The classic adage that Juliet Capulet once asked herself in her soliloquy of “what’s in a name?” can we all just take a second to ask ourselves that exact question when we next decide on our next big splurge, or at the very least consider it.
While logos and monograms have never faded per se, it was deemed as “tacky” that one might have scoffed at. But then Jeremy Scott made it look cool again, and it has slowly made a comeback. Like Alessandro Michele over at Gucci making the horsebit detail come back to life. And Nicolas Ghesquière has somewhat managed to make the iconic L’s and costly V’s feel cool again, and Chanel, for better or worse, never really attempted to abandon its interlocking C’s to appease the popular opinion. This opinion, however, has been following a model that extols inconspicuous luxury.
One thing I learned while living in Asia was that brand names defined your social class. Louis Vuitton was deemed “the secretary bag” and this isn’t just some rumour mill around the office, or some ‘Mean Girl’ pink doting Wednesday rule, but something quite disturbing and was even mentioned on BusinessInsider. I remember my younger days in Paris and the reason why I fell in love with the City, the people and its fashion, people genuinely took the time to love the aesthetics and appreciate the craftsmanship behind the design and not the brand. Whereas now it’s concentrated and with a blink of an eye we are onto the next newest thing. Blame it on books like Crazy Rich Asians, or whatever.

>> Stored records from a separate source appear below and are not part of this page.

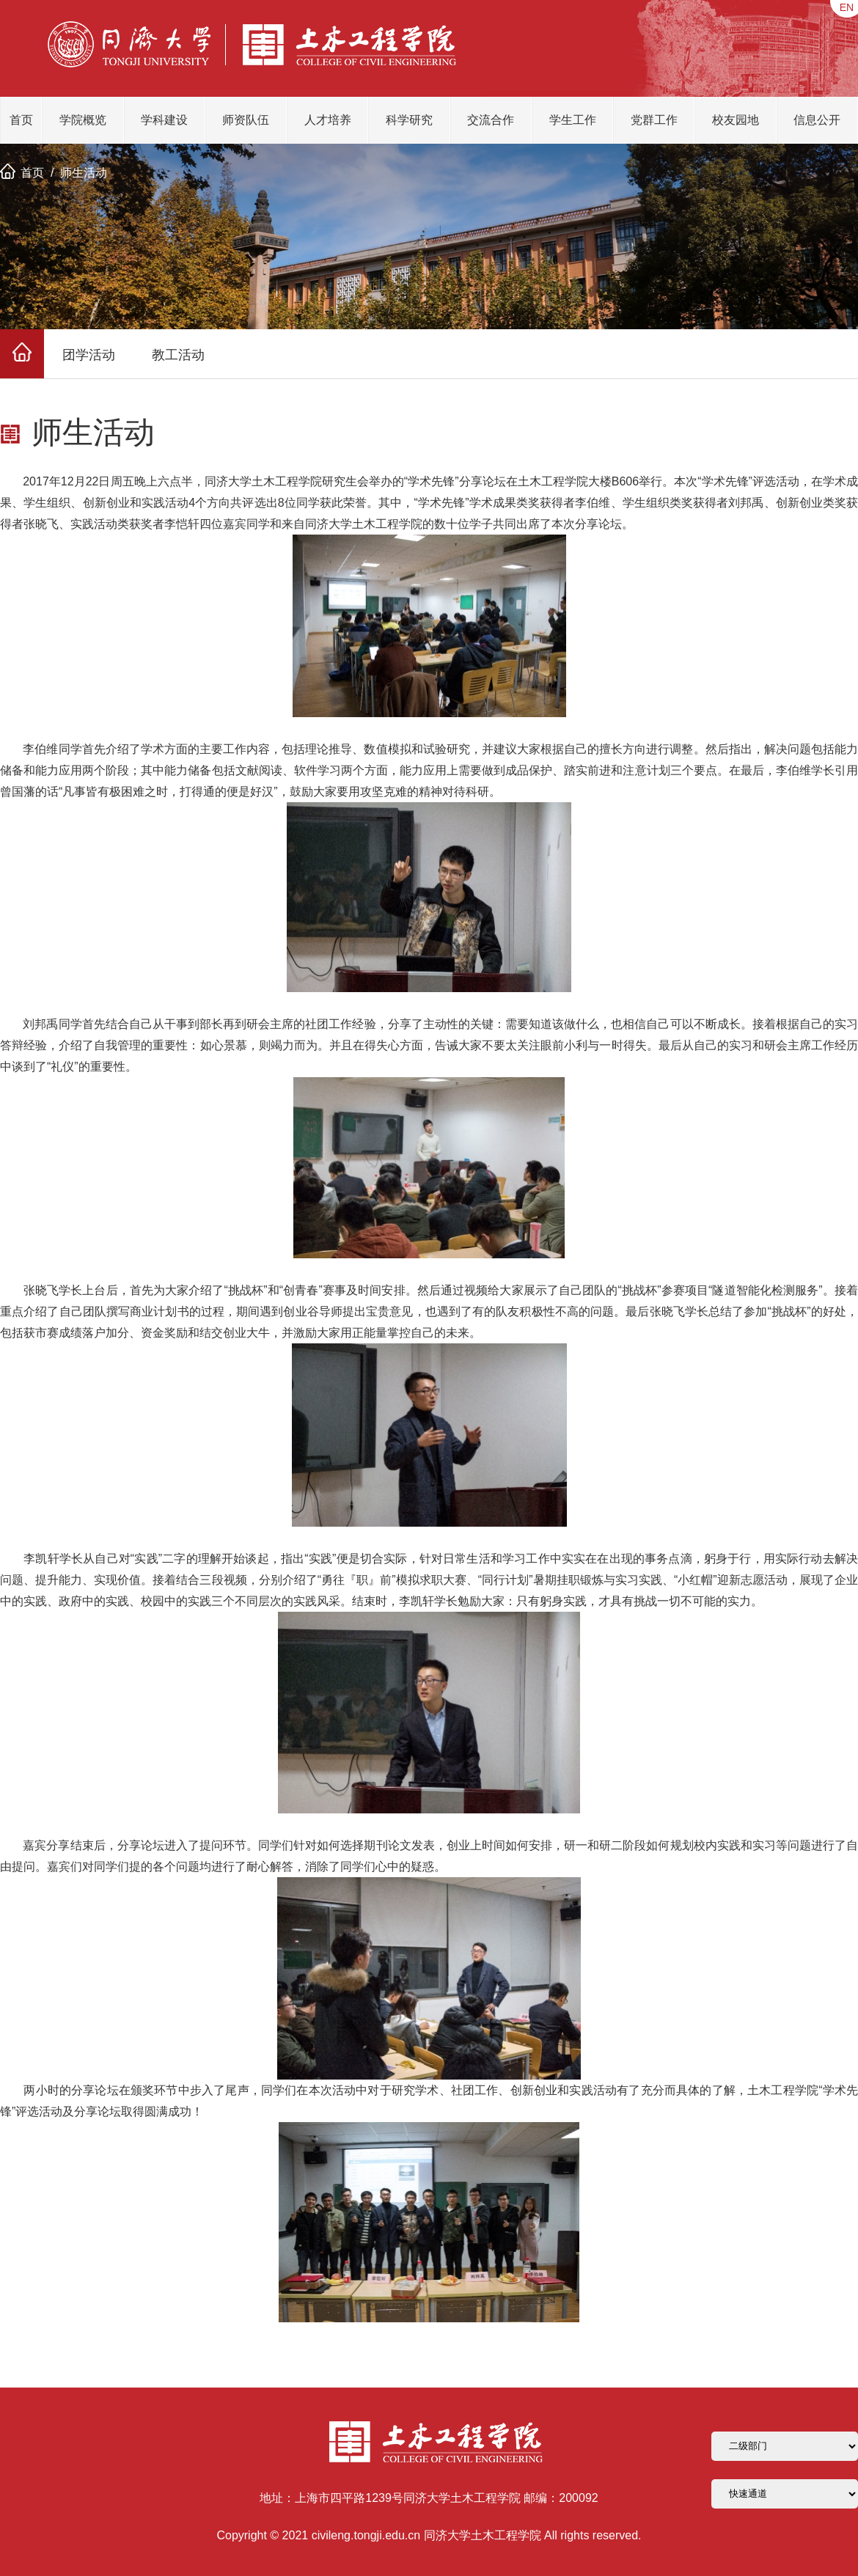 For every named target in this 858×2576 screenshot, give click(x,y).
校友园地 (735, 120)
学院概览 (82, 120)
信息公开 (816, 120)
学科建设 (164, 120)
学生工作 (572, 120)
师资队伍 (245, 120)
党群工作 (654, 120)
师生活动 (83, 172)
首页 (21, 120)
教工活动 (178, 355)
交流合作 (490, 120)
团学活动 (88, 355)
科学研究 (409, 120)
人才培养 (327, 120)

But we are back at an interesting intersection where what we have spent the greater half of the 2010’s calling tacky – aka label whores – is slowly beginning to feel tasteful again. And if 2013 saw the rise of an era defined by a new form of discernible label; like the Nike swoosh, the Adidas triangle, Calvin Klein’s underwear band, etc. 2015 is on track to take back ostentatious branding coupled with the expensive labels that command it.

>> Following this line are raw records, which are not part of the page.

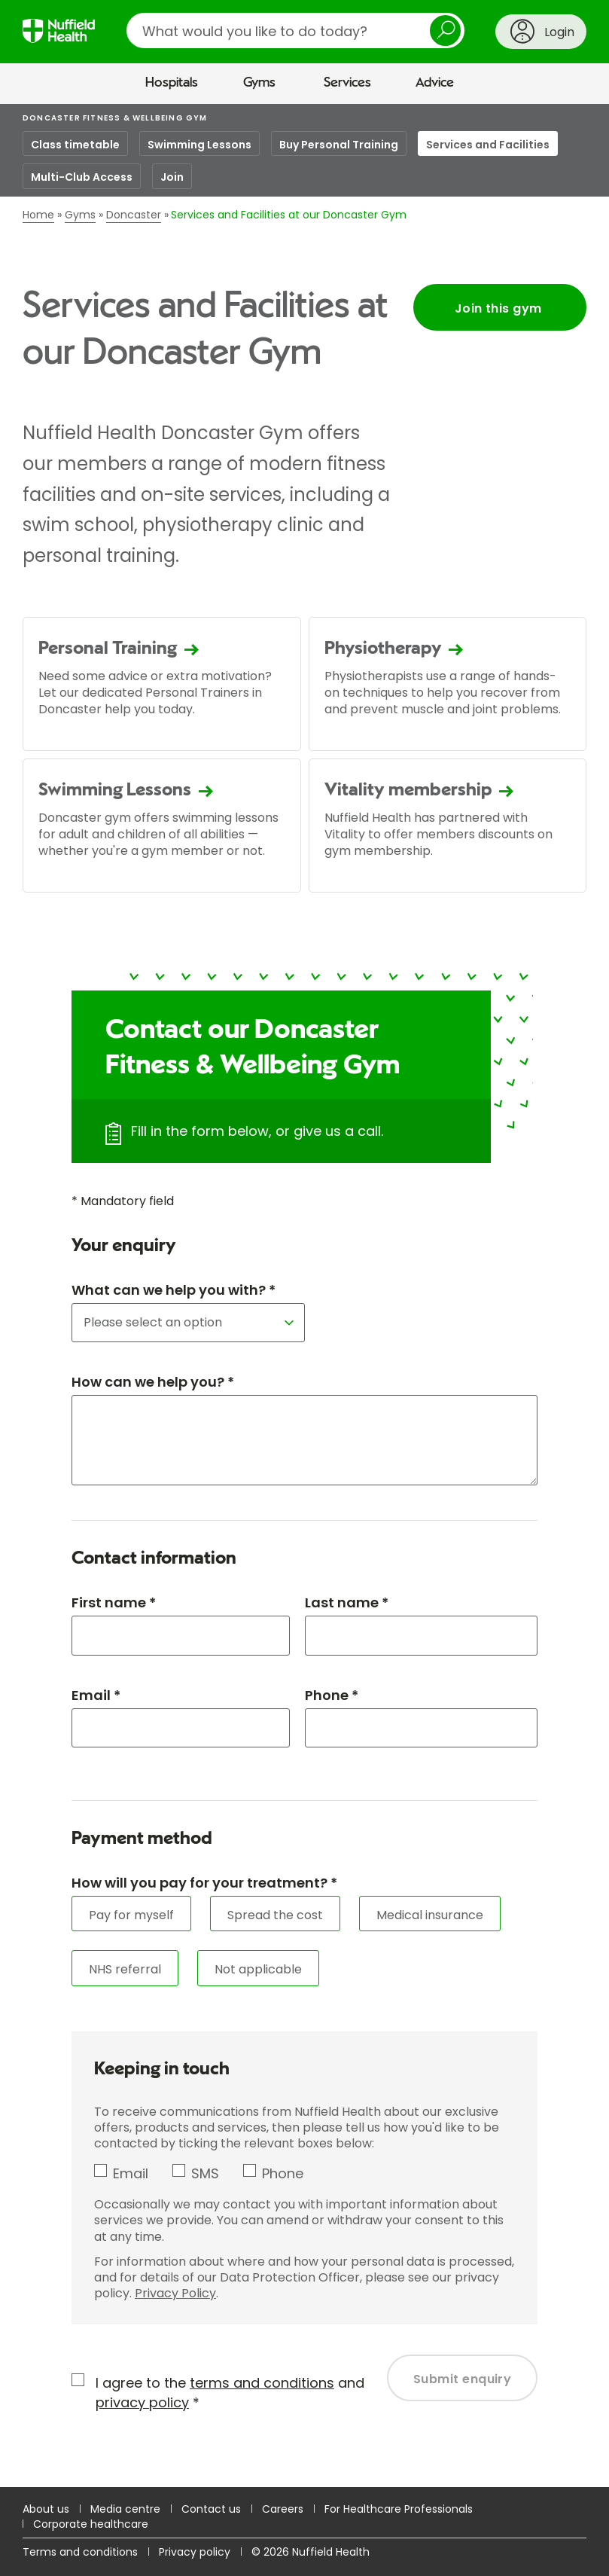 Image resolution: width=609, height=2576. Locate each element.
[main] (304, 1295)
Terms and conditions (80, 2551)
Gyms (259, 83)
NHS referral (125, 1969)
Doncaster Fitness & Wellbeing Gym (115, 118)
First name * (114, 1602)
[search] (295, 30)
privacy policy (142, 2402)
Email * (96, 1695)
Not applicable (258, 1969)
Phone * (331, 1695)
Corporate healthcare (90, 2524)
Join (172, 177)
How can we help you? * (153, 1381)
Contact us (211, 2508)
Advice (435, 83)
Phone (282, 2173)
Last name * (346, 1602)
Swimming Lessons (199, 144)
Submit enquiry (462, 2379)
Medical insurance (429, 1915)
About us (46, 2508)
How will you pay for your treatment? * (204, 1882)
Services (347, 83)
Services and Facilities (488, 144)
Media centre (125, 2508)
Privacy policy (194, 2551)
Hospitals (171, 83)
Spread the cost (275, 1915)
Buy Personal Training (338, 144)
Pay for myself (131, 1915)
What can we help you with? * (174, 1289)
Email (130, 2173)
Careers (282, 2508)
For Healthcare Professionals (398, 2508)
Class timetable (75, 144)
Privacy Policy (175, 2293)
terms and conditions (262, 2382)
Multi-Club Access (81, 177)
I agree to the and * (230, 2392)
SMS (205, 2173) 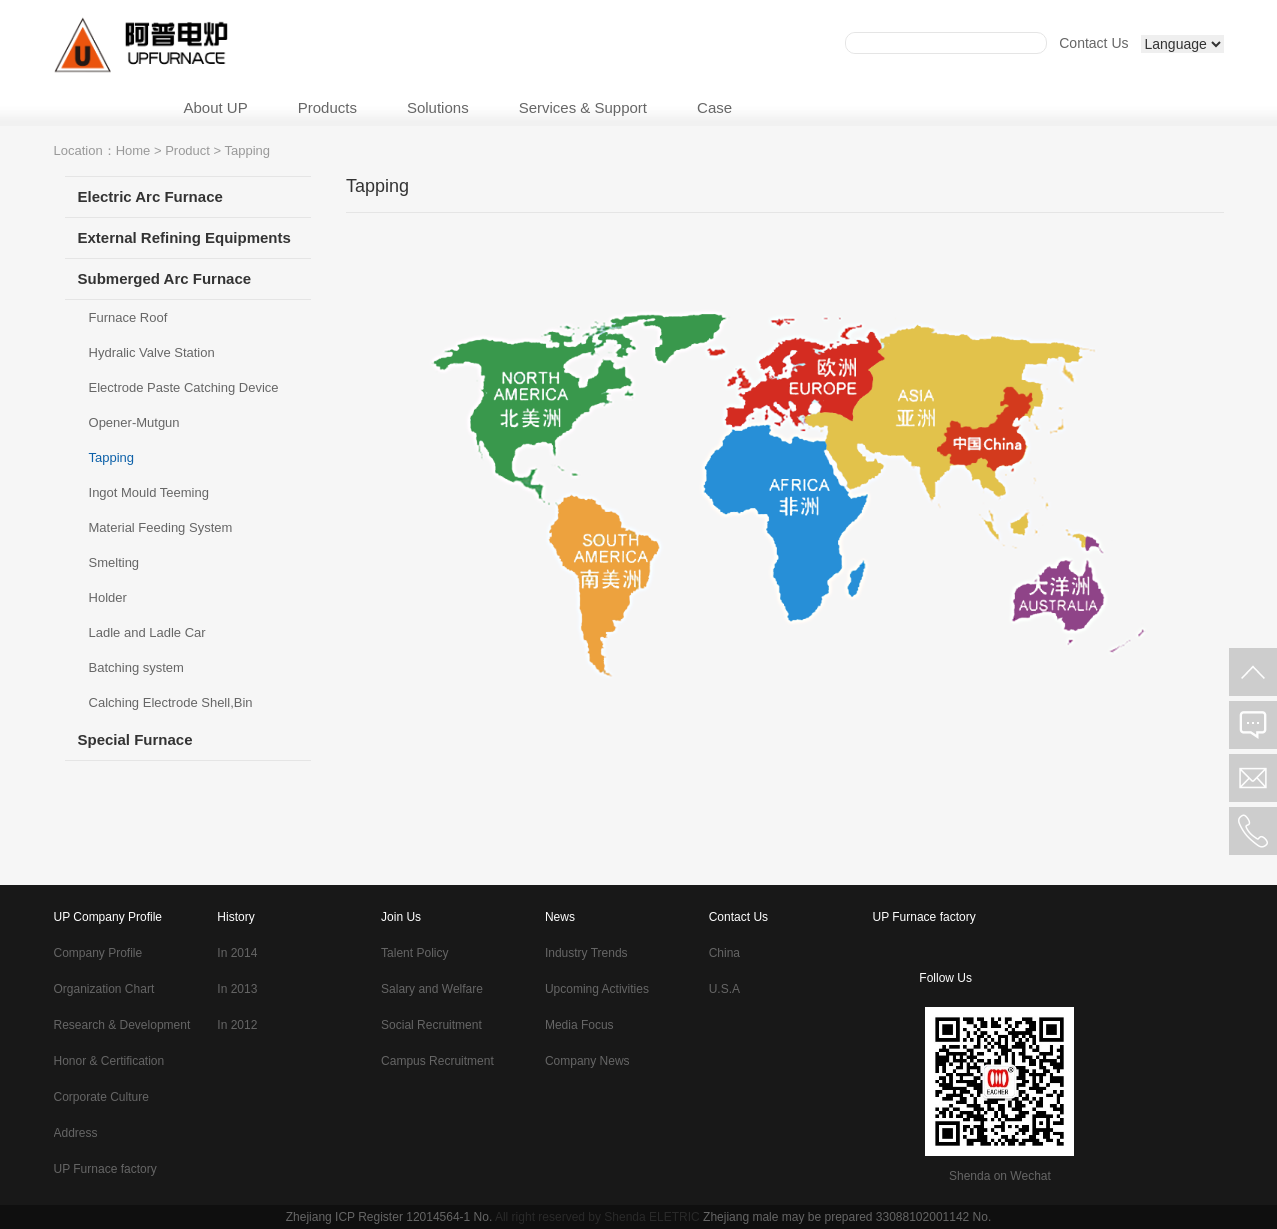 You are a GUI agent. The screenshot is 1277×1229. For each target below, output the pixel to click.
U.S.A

So what happens now? Are we back at a grisly inflection point that idolize those who have it and pariah those who can’t? I guess this isn’t new, but this vicious cycle is as evil as sugar.

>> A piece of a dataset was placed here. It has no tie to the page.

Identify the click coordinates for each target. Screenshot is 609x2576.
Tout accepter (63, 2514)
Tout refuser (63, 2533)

A personal story of mine, and why I love the monogram Louis Vuitton, no matter how saturated the market is with fakes from grades A to Z, (you can also check out my thoughts on fakes “Mind Vs Matter” post here) I came to quickly appreciate the quality above anything. My first LV was a hand-me-down from my Grandmother, the Noe bag you see pictured there, it’s funny how it still manages to look like new, because when my Grandmother first got it she was ever so careful with it, and 20+ years after, kept in it’s dustbag in my closet. I still don’t carry it as often for sentimental reasons but it is one timeless and iconic piece that I am very proud to own. Did you know the original LV Noe bag made its first debut in 1932, due to a request by a Champagne producer to be able to transport stylishly 5 bottles of champagne, four upright, and one in the middle upside down. Hm? Well there’s my fun ‘did-you-know’ fact for the day, ha.
I see ostentatious branding coming back as a good thing, while this will further substantiate a case for slow fashion and quieting down the necessity we have cultivated to buy, cheap, buy, cheap, go go go! as to make us think twice before spending our hard-earned money on something. We used to call owning an Hermes an investment, but all of that seems irrelevant now.
People often overlook that being in control over your personal style has a much powerful voice than anything. So this broils down to my next question, who or what are you buying/dressing for? What does fashion mean to you? And how much of it inspires or defines your personal style? So tell me, what’s in a name?